[hibernate-dev] [HV/HSEARCH] Free form

Tue Feb 7 10:36:38 EST 2017

This conversation is starting to get a bit complex, so I'll try to organize
my answers:

# Applying the same solution to HV and HSearch

@Emmanuel: right, I didn't see you were also talking about HV. I was only
considering the HSearch case.

I think I agree with you both, HV and HSearch are a bit different and we
certainly cannot share the whole code.
Some principles could probably be shared, such as the abstraction over
accessing the input type with Emmanuel's "StructureTraverser".
But the traversal algorithms are probably very different. And in fact,
these traversals are at the core of each project's purpose, so it may not
be a good idea to try to make them "more similar".

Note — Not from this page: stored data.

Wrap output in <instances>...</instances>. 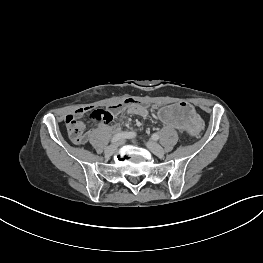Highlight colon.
I'll return each instance as SVG.
<instances>
[{
    "label": "colon",
    "instance_id": "1",
    "mask_svg": "<svg viewBox=\"0 0 263 263\" xmlns=\"http://www.w3.org/2000/svg\"><path fill=\"white\" fill-rule=\"evenodd\" d=\"M130 103L141 104L137 100L127 99L123 101L122 103H119L116 106L108 107L105 110H101V109L92 110L89 115V119L93 122L110 121L113 119V116H114V113L117 107L121 105L130 104ZM65 125L67 128L68 135L74 143L80 144V143L85 142L86 140L85 128L82 122L78 120V117H76L74 114L67 115L65 118Z\"/></svg>",
    "mask_w": 263,
    "mask_h": 263
}]
</instances>
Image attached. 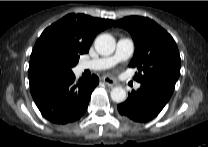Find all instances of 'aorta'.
<instances>
[{"mask_svg": "<svg viewBox=\"0 0 208 147\" xmlns=\"http://www.w3.org/2000/svg\"><path fill=\"white\" fill-rule=\"evenodd\" d=\"M95 49L100 55H110L114 52L116 41L110 34H101L95 39ZM111 99L116 103L124 102L127 93L122 87H115L110 93Z\"/></svg>", "mask_w": 208, "mask_h": 147, "instance_id": "762f6f07", "label": "aorta"}]
</instances>
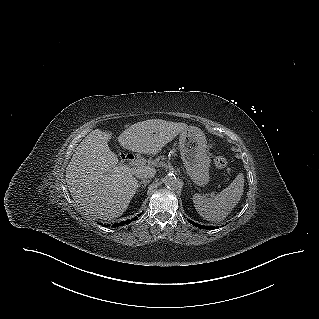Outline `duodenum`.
<instances>
[{
  "instance_id": "obj_1",
  "label": "duodenum",
  "mask_w": 319,
  "mask_h": 319,
  "mask_svg": "<svg viewBox=\"0 0 319 319\" xmlns=\"http://www.w3.org/2000/svg\"><path fill=\"white\" fill-rule=\"evenodd\" d=\"M125 160L127 162H134L136 160L135 156L133 154H126Z\"/></svg>"
}]
</instances>
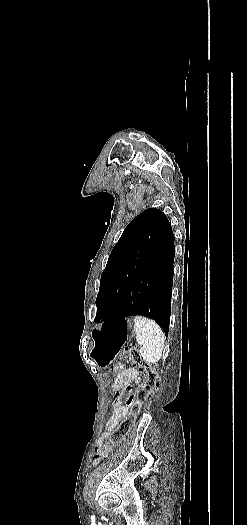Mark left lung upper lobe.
I'll return each instance as SVG.
<instances>
[{
	"instance_id": "obj_1",
	"label": "left lung upper lobe",
	"mask_w": 247,
	"mask_h": 525,
	"mask_svg": "<svg viewBox=\"0 0 247 525\" xmlns=\"http://www.w3.org/2000/svg\"><path fill=\"white\" fill-rule=\"evenodd\" d=\"M169 227L165 214L156 208L143 211L127 225L102 273L95 321L102 320L125 295Z\"/></svg>"
}]
</instances>
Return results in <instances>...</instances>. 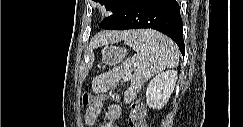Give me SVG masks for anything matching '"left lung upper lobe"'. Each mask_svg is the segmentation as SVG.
Returning a JSON list of instances; mask_svg holds the SVG:
<instances>
[{"label":"left lung upper lobe","instance_id":"5c2ea615","mask_svg":"<svg viewBox=\"0 0 243 127\" xmlns=\"http://www.w3.org/2000/svg\"><path fill=\"white\" fill-rule=\"evenodd\" d=\"M94 1L101 2V4L106 5L109 10L114 12V10L118 8L124 0H94ZM105 24H106V19L102 21L100 26L103 27Z\"/></svg>","mask_w":243,"mask_h":127}]
</instances>
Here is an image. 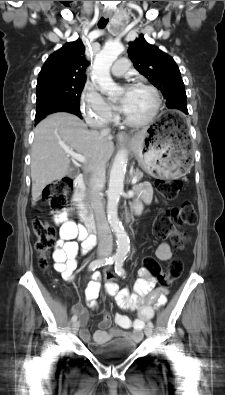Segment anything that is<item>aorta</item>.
Here are the masks:
<instances>
[{"label": "aorta", "mask_w": 225, "mask_h": 395, "mask_svg": "<svg viewBox=\"0 0 225 395\" xmlns=\"http://www.w3.org/2000/svg\"><path fill=\"white\" fill-rule=\"evenodd\" d=\"M124 47L121 43H107L96 55L93 63V78L99 85L100 91L105 94H118L121 90L110 76V67L118 56L123 52ZM127 152L121 150L117 153L109 179L107 191V216L110 227L115 236L117 249L115 259L122 261L130 251V240L118 218V203L124 189V179L127 166Z\"/></svg>", "instance_id": "1"}]
</instances>
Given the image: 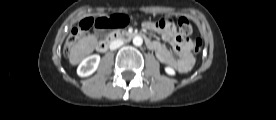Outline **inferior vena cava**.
<instances>
[{
  "instance_id": "inferior-vena-cava-1",
  "label": "inferior vena cava",
  "mask_w": 276,
  "mask_h": 120,
  "mask_svg": "<svg viewBox=\"0 0 276 120\" xmlns=\"http://www.w3.org/2000/svg\"><path fill=\"white\" fill-rule=\"evenodd\" d=\"M123 45V41L120 39L114 40L110 43V49L115 50Z\"/></svg>"
}]
</instances>
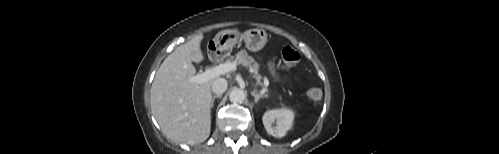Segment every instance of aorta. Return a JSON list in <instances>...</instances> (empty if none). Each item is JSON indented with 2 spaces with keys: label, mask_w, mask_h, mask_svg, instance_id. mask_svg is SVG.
Returning a JSON list of instances; mask_svg holds the SVG:
<instances>
[{
  "label": "aorta",
  "mask_w": 499,
  "mask_h": 154,
  "mask_svg": "<svg viewBox=\"0 0 499 154\" xmlns=\"http://www.w3.org/2000/svg\"><path fill=\"white\" fill-rule=\"evenodd\" d=\"M246 98L245 92L242 89H234L229 95V100L233 103H242Z\"/></svg>",
  "instance_id": "obj_1"
}]
</instances>
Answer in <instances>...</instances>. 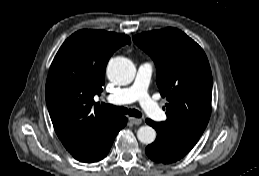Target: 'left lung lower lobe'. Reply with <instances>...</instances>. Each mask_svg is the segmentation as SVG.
Returning <instances> with one entry per match:
<instances>
[{
  "mask_svg": "<svg viewBox=\"0 0 259 176\" xmlns=\"http://www.w3.org/2000/svg\"><path fill=\"white\" fill-rule=\"evenodd\" d=\"M146 122L155 128L157 138L146 147L147 156L159 163H173L183 158L197 143L198 140L171 132L166 126L152 120Z\"/></svg>",
  "mask_w": 259,
  "mask_h": 176,
  "instance_id": "obj_1",
  "label": "left lung lower lobe"
}]
</instances>
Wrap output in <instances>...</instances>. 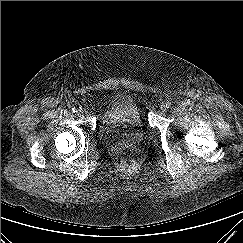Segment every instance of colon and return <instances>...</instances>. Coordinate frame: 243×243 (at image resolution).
<instances>
[{
	"instance_id": "colon-1",
	"label": "colon",
	"mask_w": 243,
	"mask_h": 243,
	"mask_svg": "<svg viewBox=\"0 0 243 243\" xmlns=\"http://www.w3.org/2000/svg\"><path fill=\"white\" fill-rule=\"evenodd\" d=\"M121 168L124 172L132 173L137 170V165L133 159L125 158L121 161Z\"/></svg>"
}]
</instances>
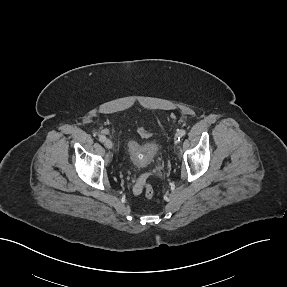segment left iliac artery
<instances>
[{
  "instance_id": "1",
  "label": "left iliac artery",
  "mask_w": 287,
  "mask_h": 287,
  "mask_svg": "<svg viewBox=\"0 0 287 287\" xmlns=\"http://www.w3.org/2000/svg\"><path fill=\"white\" fill-rule=\"evenodd\" d=\"M186 134L185 130H179L176 134V136L178 137V141Z\"/></svg>"
}]
</instances>
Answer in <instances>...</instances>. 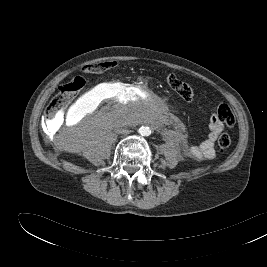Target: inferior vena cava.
<instances>
[{
    "mask_svg": "<svg viewBox=\"0 0 267 267\" xmlns=\"http://www.w3.org/2000/svg\"><path fill=\"white\" fill-rule=\"evenodd\" d=\"M123 132H124L125 134H129L130 131H129V130H124Z\"/></svg>",
    "mask_w": 267,
    "mask_h": 267,
    "instance_id": "1",
    "label": "inferior vena cava"
}]
</instances>
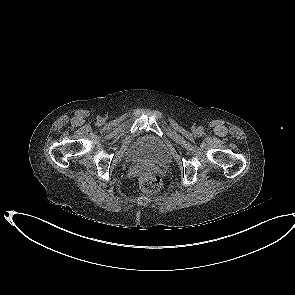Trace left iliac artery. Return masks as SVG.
I'll return each instance as SVG.
<instances>
[{
    "label": "left iliac artery",
    "mask_w": 295,
    "mask_h": 295,
    "mask_svg": "<svg viewBox=\"0 0 295 295\" xmlns=\"http://www.w3.org/2000/svg\"><path fill=\"white\" fill-rule=\"evenodd\" d=\"M200 133H203V128H200Z\"/></svg>",
    "instance_id": "44dca946"
}]
</instances>
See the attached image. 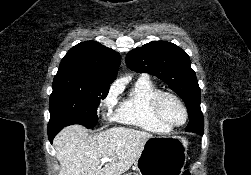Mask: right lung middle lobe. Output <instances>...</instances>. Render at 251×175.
Returning <instances> with one entry per match:
<instances>
[{
  "label": "right lung middle lobe",
  "mask_w": 251,
  "mask_h": 175,
  "mask_svg": "<svg viewBox=\"0 0 251 175\" xmlns=\"http://www.w3.org/2000/svg\"><path fill=\"white\" fill-rule=\"evenodd\" d=\"M50 96L49 128L60 130L68 125L80 124L93 128L98 122L97 107L109 87L89 86L54 80Z\"/></svg>",
  "instance_id": "obj_1"
}]
</instances>
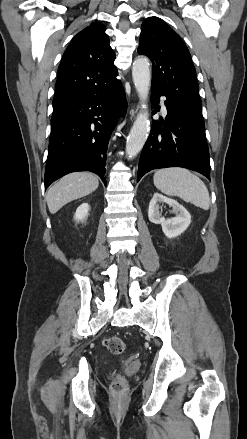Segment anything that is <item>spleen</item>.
<instances>
[{"label": "spleen", "instance_id": "spleen-1", "mask_svg": "<svg viewBox=\"0 0 247 439\" xmlns=\"http://www.w3.org/2000/svg\"><path fill=\"white\" fill-rule=\"evenodd\" d=\"M154 185L168 196H178L185 202L208 210L209 192L204 182L188 169L174 167L160 169L153 177Z\"/></svg>", "mask_w": 247, "mask_h": 439}]
</instances>
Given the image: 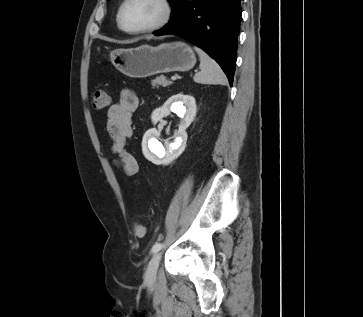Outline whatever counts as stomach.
<instances>
[{
    "mask_svg": "<svg viewBox=\"0 0 363 317\" xmlns=\"http://www.w3.org/2000/svg\"><path fill=\"white\" fill-rule=\"evenodd\" d=\"M110 60L123 74L145 78L158 73L189 71L196 63V56L188 44L177 41L156 47L141 45L116 49L110 53Z\"/></svg>",
    "mask_w": 363,
    "mask_h": 317,
    "instance_id": "obj_1",
    "label": "stomach"
}]
</instances>
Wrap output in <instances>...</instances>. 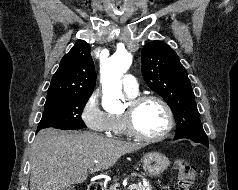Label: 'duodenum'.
Returning <instances> with one entry per match:
<instances>
[{
    "label": "duodenum",
    "instance_id": "410a0bca",
    "mask_svg": "<svg viewBox=\"0 0 238 190\" xmlns=\"http://www.w3.org/2000/svg\"><path fill=\"white\" fill-rule=\"evenodd\" d=\"M88 190H103V185L98 182L91 183Z\"/></svg>",
    "mask_w": 238,
    "mask_h": 190
}]
</instances>
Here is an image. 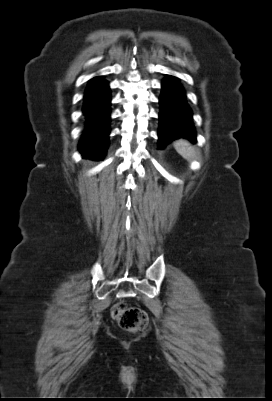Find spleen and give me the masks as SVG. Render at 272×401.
I'll return each instance as SVG.
<instances>
[{"instance_id": "obj_1", "label": "spleen", "mask_w": 272, "mask_h": 401, "mask_svg": "<svg viewBox=\"0 0 272 401\" xmlns=\"http://www.w3.org/2000/svg\"><path fill=\"white\" fill-rule=\"evenodd\" d=\"M174 147L183 158L190 160L194 157V149L188 141L179 139L174 142Z\"/></svg>"}]
</instances>
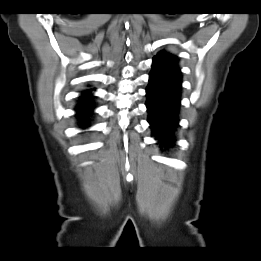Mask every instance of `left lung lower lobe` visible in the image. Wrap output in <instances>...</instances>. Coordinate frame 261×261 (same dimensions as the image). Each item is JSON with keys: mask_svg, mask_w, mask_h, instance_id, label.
<instances>
[{"mask_svg": "<svg viewBox=\"0 0 261 261\" xmlns=\"http://www.w3.org/2000/svg\"><path fill=\"white\" fill-rule=\"evenodd\" d=\"M182 75L174 64L153 59L146 88L148 122L160 147H171L179 122Z\"/></svg>", "mask_w": 261, "mask_h": 261, "instance_id": "0a47b994", "label": "left lung lower lobe"}]
</instances>
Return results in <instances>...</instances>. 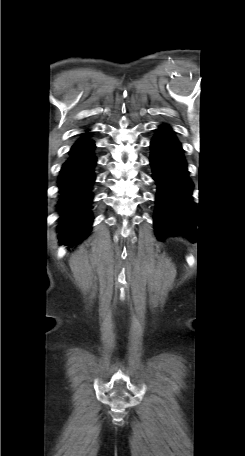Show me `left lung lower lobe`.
Returning a JSON list of instances; mask_svg holds the SVG:
<instances>
[{
  "label": "left lung lower lobe",
  "instance_id": "0a47b994",
  "mask_svg": "<svg viewBox=\"0 0 245 456\" xmlns=\"http://www.w3.org/2000/svg\"><path fill=\"white\" fill-rule=\"evenodd\" d=\"M150 163L157 183L154 225L156 236L195 235V206L191 201L193 184L180 142L172 129L162 125L151 141Z\"/></svg>",
  "mask_w": 245,
  "mask_h": 456
}]
</instances>
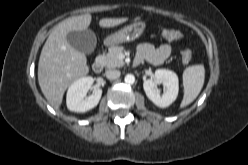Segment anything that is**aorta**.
<instances>
[{"label": "aorta", "instance_id": "aorta-1", "mask_svg": "<svg viewBox=\"0 0 248 165\" xmlns=\"http://www.w3.org/2000/svg\"><path fill=\"white\" fill-rule=\"evenodd\" d=\"M126 84H133L135 82V77L132 74H127L124 78Z\"/></svg>", "mask_w": 248, "mask_h": 165}]
</instances>
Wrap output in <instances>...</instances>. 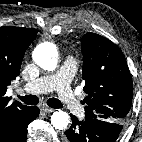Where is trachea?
I'll list each match as a JSON object with an SVG mask.
<instances>
[{
  "instance_id": "3493384b",
  "label": "trachea",
  "mask_w": 142,
  "mask_h": 142,
  "mask_svg": "<svg viewBox=\"0 0 142 142\" xmlns=\"http://www.w3.org/2000/svg\"><path fill=\"white\" fill-rule=\"evenodd\" d=\"M21 101L28 105H36L39 102V99L35 95H25V96H18ZM48 106L54 109L62 108V103L56 98H50L47 101Z\"/></svg>"
}]
</instances>
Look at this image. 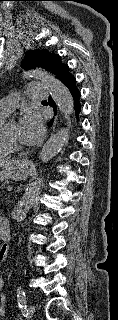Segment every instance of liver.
Wrapping results in <instances>:
<instances>
[{"mask_svg": "<svg viewBox=\"0 0 118 320\" xmlns=\"http://www.w3.org/2000/svg\"><path fill=\"white\" fill-rule=\"evenodd\" d=\"M15 162H16V160H13V159H12V160L0 159V168L5 167V166L10 165V164H13V163H15Z\"/></svg>", "mask_w": 118, "mask_h": 320, "instance_id": "1", "label": "liver"}]
</instances>
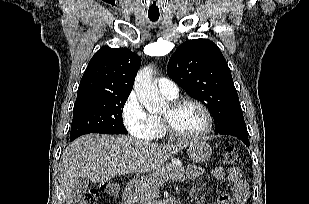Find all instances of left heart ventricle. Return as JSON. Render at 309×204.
<instances>
[{"label":"left heart ventricle","mask_w":309,"mask_h":204,"mask_svg":"<svg viewBox=\"0 0 309 204\" xmlns=\"http://www.w3.org/2000/svg\"><path fill=\"white\" fill-rule=\"evenodd\" d=\"M162 115H170L175 130L185 135H195L204 130L206 118L203 111L195 104L187 103L175 112H169L167 107Z\"/></svg>","instance_id":"b2bd125f"}]
</instances>
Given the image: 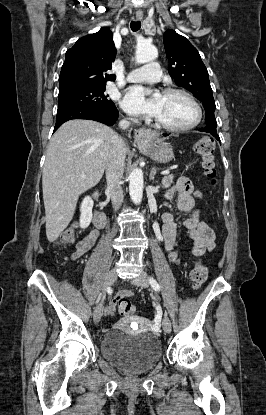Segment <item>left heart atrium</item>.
I'll return each mask as SVG.
<instances>
[{
    "label": "left heart atrium",
    "mask_w": 266,
    "mask_h": 415,
    "mask_svg": "<svg viewBox=\"0 0 266 415\" xmlns=\"http://www.w3.org/2000/svg\"><path fill=\"white\" fill-rule=\"evenodd\" d=\"M162 95L158 92L148 95L142 87H132L122 100V107L131 114L156 116L160 109Z\"/></svg>",
    "instance_id": "1"
}]
</instances>
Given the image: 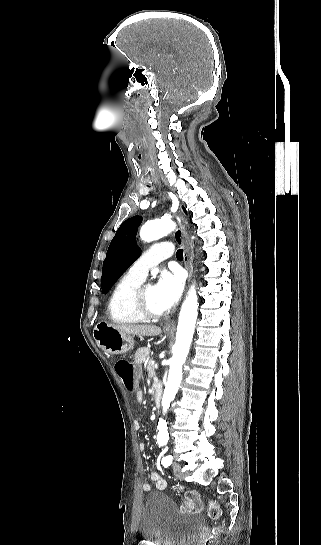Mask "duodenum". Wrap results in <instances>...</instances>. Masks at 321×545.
<instances>
[{
    "mask_svg": "<svg viewBox=\"0 0 321 545\" xmlns=\"http://www.w3.org/2000/svg\"><path fill=\"white\" fill-rule=\"evenodd\" d=\"M153 393H154L155 401L157 405L159 406L161 404V399H162V386L159 383H156L154 385Z\"/></svg>",
    "mask_w": 321,
    "mask_h": 545,
    "instance_id": "410a0bca",
    "label": "duodenum"
}]
</instances>
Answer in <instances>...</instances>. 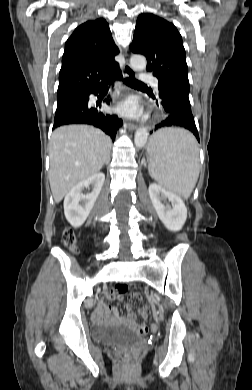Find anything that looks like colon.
I'll return each mask as SVG.
<instances>
[{
    "label": "colon",
    "instance_id": "5ec220e1",
    "mask_svg": "<svg viewBox=\"0 0 252 390\" xmlns=\"http://www.w3.org/2000/svg\"><path fill=\"white\" fill-rule=\"evenodd\" d=\"M63 244L68 247L71 251L75 252V243H76V238L74 235V232L71 229H66L63 233V238H62ZM128 290L127 286L124 284H118L115 286V291L119 294H124ZM130 299L132 300H140L141 295L139 293L133 292L130 294ZM122 360H127L128 359V354L123 353L121 355Z\"/></svg>",
    "mask_w": 252,
    "mask_h": 390
}]
</instances>
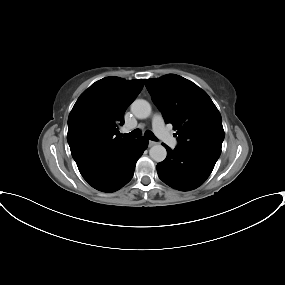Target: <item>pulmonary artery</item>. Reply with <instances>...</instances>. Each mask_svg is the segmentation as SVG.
<instances>
[{"label":"pulmonary artery","mask_w":285,"mask_h":285,"mask_svg":"<svg viewBox=\"0 0 285 285\" xmlns=\"http://www.w3.org/2000/svg\"><path fill=\"white\" fill-rule=\"evenodd\" d=\"M152 125L155 134L163 140L168 146L176 147L178 141L171 135L164 124V120L160 114H155L152 118Z\"/></svg>","instance_id":"1"}]
</instances>
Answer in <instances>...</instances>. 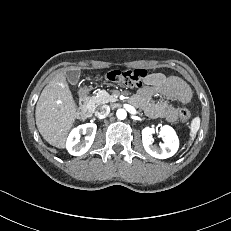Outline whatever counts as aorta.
Here are the masks:
<instances>
[{
  "mask_svg": "<svg viewBox=\"0 0 231 231\" xmlns=\"http://www.w3.org/2000/svg\"><path fill=\"white\" fill-rule=\"evenodd\" d=\"M116 115H117L118 119L123 120V119L126 118L127 112L124 109H118L117 112H116Z\"/></svg>",
  "mask_w": 231,
  "mask_h": 231,
  "instance_id": "1",
  "label": "aorta"
}]
</instances>
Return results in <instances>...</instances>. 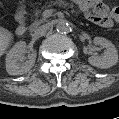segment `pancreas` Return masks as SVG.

# The requirements for HSearch

@Emmanuel: we didn't take much notes, but we did draw a diagram of the
target architecture:

https://drive.google.com/a/redhat.com/file/d/0B_z-zSf_hJiZam
JkZFBlNG5CeDQ/view?usp=sharing

When you shared your recordings/pictures, I asked for the write permission
on the shared folder to put the diagram, but you probably haven't had time
yet.

If I remember correctly, here were the main requirements:

   - Separate the source data traversal from the actual output format.
      - This will help when implementing different indexing services
      (Elasticsearch, Solr): we don't want to assume anything about the target
      format.
   - Make the implementation of JGroups/JMS as simple as possible.
      - In these case, we don't really want to build documents, we just
      want to transform the entity to a serializable object, and reduce the
      information to transmit over the network to a minimum.
      - Ideally, we'd just want to "record" the output of the traversal,
      transmit this recording to the master node, and leave the master node
      replay it to build a document. This would have the added benefit of not
      requiring any knowledge of the underlying technology (Lucene/ES/Solr) on
      the client side.
   - Requirements on the "mapping tree" (I'm not absolutely sure about
   those, Sanne may want to clarify):
      - “depth” and navigational graph to be pre-computed: tree of valid
      fields and options to be known in advance.
      - Immutable, threadsafe, easy to inspect/walk mapping tree
      - And on my end (I think Sanne shared this concern, but I may be
      wrong): query metadata as little as possible at runtime.

# More info on my snippet

@Gunnar: you asked for some client code, but I'm not sure it'll be very
explicit. The only client-facing interface (as far as document building
goes) is EntityDocumentConverter.
So, the parts of the application that need to convert an entity to a
document will do something like that:

    EntityDocumentConverter<E, D> converter = indexManager.getEntityDocument
Converter();
    D document = converter.convert( entity );
    indexManager.performOperation( newAddOperation( document ) );

The idea behind this was to make runtime code as simple as possible, and
move the complexity to the bootstrapping.
Basically, when you call converter.convert, it will delegate to
ValueProcessors, which will extract information from the entity and inject
it into the DocumentBuilder. What is extracted, and how to extract it, is
completely up to the ValueProcessor.
This means that, when bootstrapping, a tree of ValueProcessors will be
built according to the metadata. For instance when a @Field is encountered,
we build an appropriate ValueProcessor (potentially nesting multiple ones
if we want to keep matters separate: one for extracting the property's
value, one for transforming this value using a bridge). When an
@IndexedEmbedded is encountered, we build a different ValueProcessor. And
so on.
Here is an (admittedly very simple) example of what it'd look like in the
metadata processor;

  List<ValueProcessor> collectedProcessors = new ArrayList<>();
  for ( XProperty property : properties ) {
    Field fieldAnnotation = property.getAnnotation( Field.class );
    if ( fieldAnnotation != null ) {
      ValueProcessor fieldBridgeProcessor = createFieldBridgeProcessor(
property.getType(), fieldAnnotation );
      ValueProcessor propertyProcessor = new JavaPropertyProcessor(
property, fieldBridgeProcessor ); // The value of the property will be
passed to the fieldBridgeProcessor at runtime
      collectedProcessor.add( propertyProcessor );
    }
  }
  ValueProcessor rootProcessor = new CompositeProcessor(
collectedProcessors );
  return new EntityDocumentConverter( rootProcessor,
indexManagerType.getDocumentBuilder() )

The actual code will obviously be more complex, first because we need to
support much more features than just @Field, but also because the
createFieldBridgeProcessor() method needs to somehow build backend-specific
metadata based on the nature of the field. But I think the snippet captures
the spirit.

# Summary

Thinking about it a little, there's a different focus in our solutions.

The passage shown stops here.